The starting electrophoretic motion of a porous, uniformly charged, spherical particle, which models a solvent-permeable and ion-penetrable polyelectrolyte coil or floc of nanoparticles, in an arbitrary electrolyte solution due to the sudden application of an electric field is studied for the first time. The unsteady Stokes/Brinkman equations with the electric force term governing the fluid velocity fields are solved by means of the Laplace transform.

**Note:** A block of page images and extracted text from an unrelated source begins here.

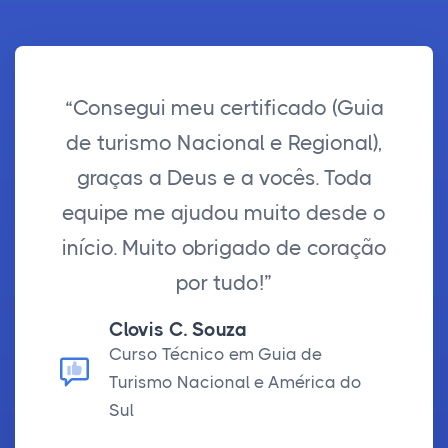
“Consegui meu certificado (Guia
de turismo Nacional e Regional),
graças a Deus e a vocês. Toda
equipe me ajudou muito desde o
início. Muito obrigado de coração
por tudo!”
Clovis C. Souza
Curso Técnico em Guia de
Turismo Nacional e América do
Sul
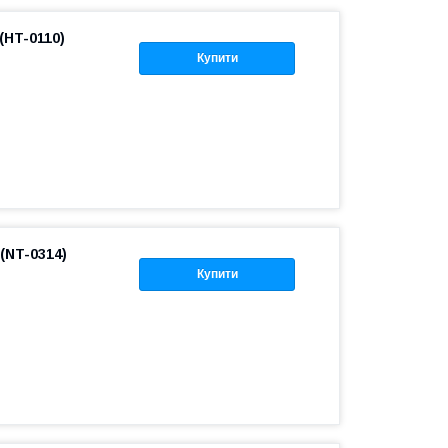
(HT-0110)
Купити
(NT-0314)
Купити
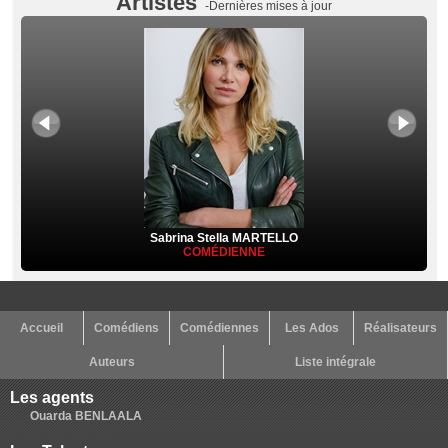
Artistes
-Dernières mises à jour
Sabrina Stella MARTELLO
COMÉDIENNE
Accueil
Comédiens
Comédiennes
Les Ados
Réalisateurs
Auteurs
Liste intégrale
Les agents
Ouarda BENLAALA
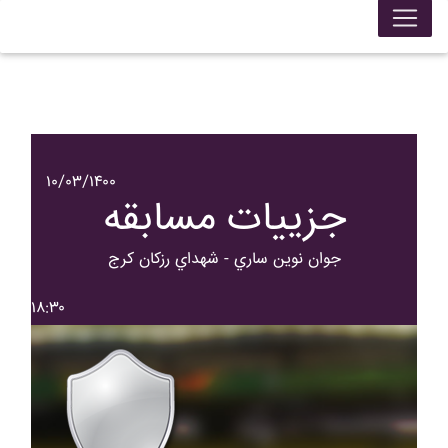
۱۰/۰۳/۱۴۰۰
جزییات مسابقه
جوان نوين ساري - شهداي رزکان کرج
۱۸:۳۰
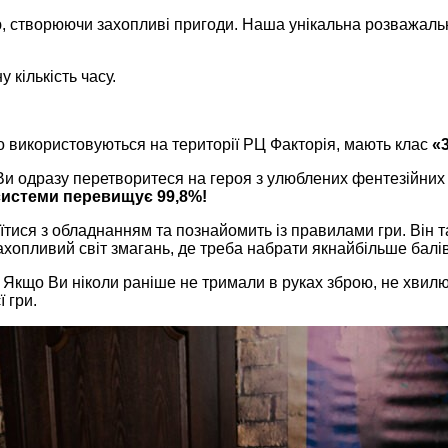
, створюючи захопливі пригоди. Наша унікальна розважальна
 кількість часу.
 використовуються на території РЦ Факторія, мають клас
«
Ви одразу перетворитеся на героя з улюблених фентезійних 
системи перевищує 99,8%!
ися з обладнанням та познайомить із правилами гри. Він та
ахопливий світ змагань, де треба набрати якнайбільше балів
ду. Якщо Ви ніколи раніше не тримали в руках зброю, не хви
 гри.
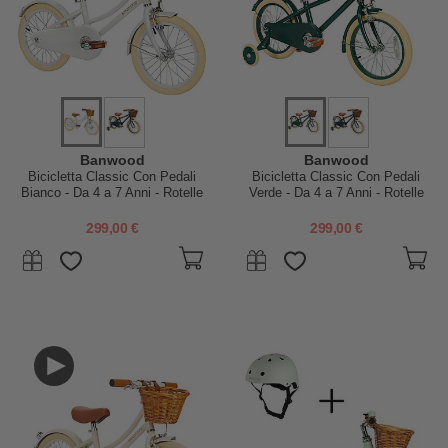
Banwood
Banwood
Bicicletta Classic Con Pedali
Bicicletta Classic Con Pedali
Bianco - Da 4 a 7 Anni - Rotelle
Verde - Da 4 a 7 Anni - Rotelle
Rimovibili
Rimovibili
299,00 €
299,00 €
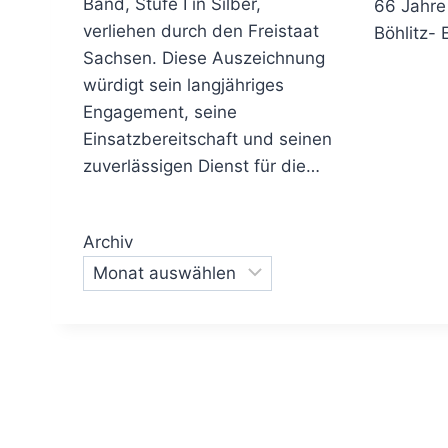
Band, Stufe I in Silber,
66 Jahre
verliehen durch den Freistaat
Böhlitz-
Sachsen. Diese Auszeichnung
würdigt sein langjähriges
Engagement, seine
Einsatzbereitschaft und seinen
zuverlässigen Dienst für die…
Archiv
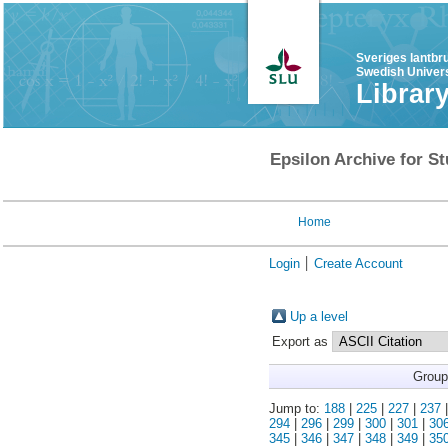
Sveriges lantbr
Swedish Univers
Librar
Epsilon Archive for St
Home
Login
Create Account
Up a level
Export as
Group
Jump to:
188
|
225
|
227
|
237
294
|
296
|
299
|
300
|
301
|
30
345
|
346
|
347
|
348
|
349
|
35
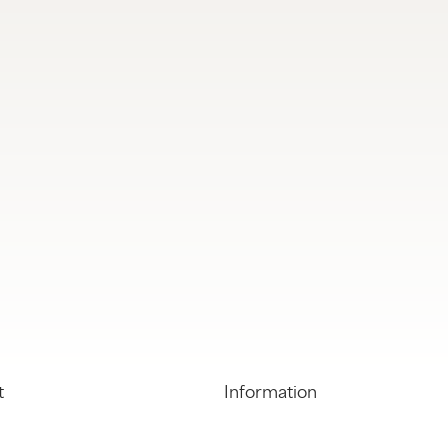
t
Information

An analytical formula for the electrophoretic mobility of the porous sphere is obtained as a function of the dimensionless parameters $\kappa a$ , $\lambda a$ , ${\rho }_p/\rho$ , and $\nu t/a^2$ , where a is the radius of the particle, κ is the Debye screening parameter, λ is the reciprocal of the square root of the fluid permeability in the particle, ρ_p and ρ are the mass densities of the particle and fluid, respectively, ν is the kinematic viscosity of the fluid, and t is the time. The electrophoretic mobility normalized by its steady-state value increases monotonically with increases in $\nu t/a^2$ and $\kappa a$ , but decreases monotonically with an increase in ${\rho }_p/\rho$ , keeping the other parameters unchanged. In general, a porous particle with a high fluid permeability trails behind an identical porous particle with a lower permeability and a corresponding hard particle in the growth of the normalized electrophoretic mobility The normalized electrophoretic acceleration of the porous sphere decreases monotonically with an increase in the time and increases with an increase in $\lambda a$ from zero at $\lambda a=0$ .

Keywords: Arbitrary electric double layer; Fluid permeability; Porous sphere; Starting electrophoresis.